[Saved data entries]
----------
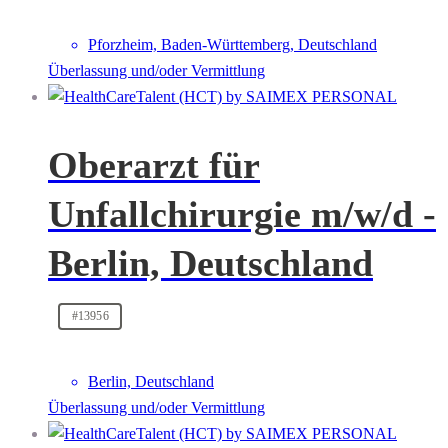
Pforzheim, Baden-Württemberg, Deutschland
Überlassung und/oder Vermittlung
Oberarzt für
Unfallchirurgie m/w/d -
Berlin, Deutschland
#13956
Berlin, Deutschland
Überlassung und/oder Vermittlung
----------
Work instructions: All entries should be reproduced exactly; no picture belongs in the result.

Completed exercise:
Pforzheim, Baden-Württemberg, Deutschland
Überlassung und/oder Vermittlung
Oberarzt für
Unfallchirurgie m/w/d -
Berlin, Deutschland
#13956
Berlin, Deutschland
Überlassung und/oder Vermittlung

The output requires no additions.